I was in the room for a few hours thinking and smoking on the balcony. I don't know what kinda feelings I had for Booda but I knew I liked being around him. His ass was different from anyone I met before his ass had this mean ass demeanor but the first few weeks I was here he was soft towards me. Then he got in 'business mode' and became an asshole over night. He didn't want me to go no where he didn't want me to talk to nobody so I was just isolated all the time. It was getting to the point where I was getting back into my depression.
I had just stuffed another cone. I was about to spark it up when he came outside and sat down his ass didn't say shit he just looked at me. Like her was trying to find his words. His ass was fine in this weird ass way. He was on the slime side locs coming down his shoulders. Pretty ass lips but he always wore a mug on his face so you wouldn't even know he had a pretty ass smile.
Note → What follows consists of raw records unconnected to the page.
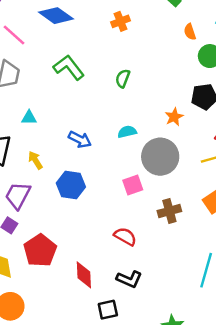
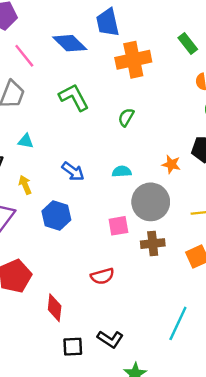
orange cross: (120, 21) -> (133, 60), size x1.8
orange star: (174, 117) -> (171, 164), turned 30
brown cross: (169, 211) -> (153, 244), moved
red semicircle: (125, 236) -> (102, 276), turned 125
black L-shape: (129, 279) -> (110, 339), moved

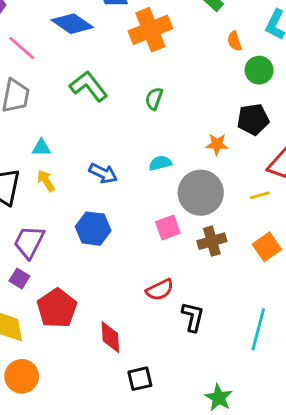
yellow arrow: (25, 185) -> (46, 181), moved
black L-shape: (110, 339) -> (193, 317), moved, turned -100

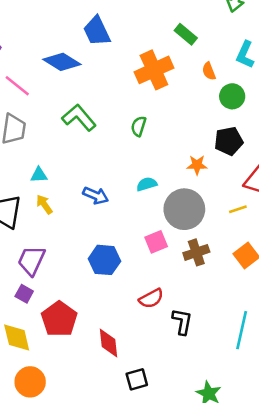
orange cross: (150, 30) -> (154, 70), moved
blue hexagon: (93, 229) -> (104, 260), moved

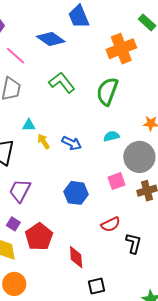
green semicircle: (139, 126) -> (107, 91), size x1.8
yellow arrow: (44, 204) -> (44, 141), moved
purple square: (24, 294) -> (13, 224), moved

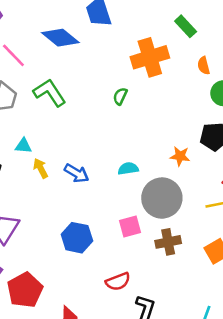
green L-shape: (62, 82) -> (50, 93), moved
green semicircle: (107, 91) -> (120, 96), moved, size x0.5

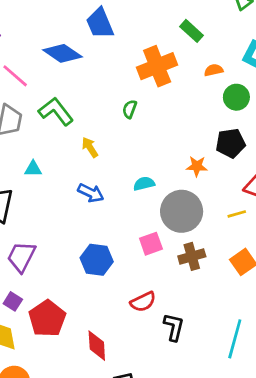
orange semicircle: (204, 66) -> (214, 70), turned 96
yellow arrow: (41, 168) -> (90, 147), moved

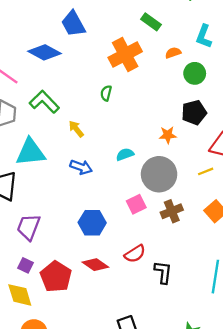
cyan triangle: (33, 169) -> (30, 152), size x2.0
red diamond: (97, 346) -> (95, 265), moved, turned -45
"I had this girlfriend a while ago thought her ass was the one. I always been faithful never was too much on having a bunch of bitches around me. Anyways I thought I loved this bitch but she just kept cheating and I forgave her because I loved her but then I came home and she had somebody in my house. I lost it and shot both of them. When I realized who I shot it was too late. It was my brother. I had a little brother and of all people she had to fuck him. My pops was pissed for years but eventually we got back on talking terms." He shrugged.
"Im sorry that happened to you." I said passing him the blunt.
"I like you around and I wanna be selfish with you. I'm not trying to have you as my prisoner. I just need you all to myself just for a little while longer. Come here." He said grabbing my hand. He pulled me to my feet and sat me in his lap. He didn't say nothing just held me there.
"You gotta at least let me outside the house Booda." I sighed.
"Fine outside for now. Just let me enjoy you alone for a little while." He said and put his head on my back.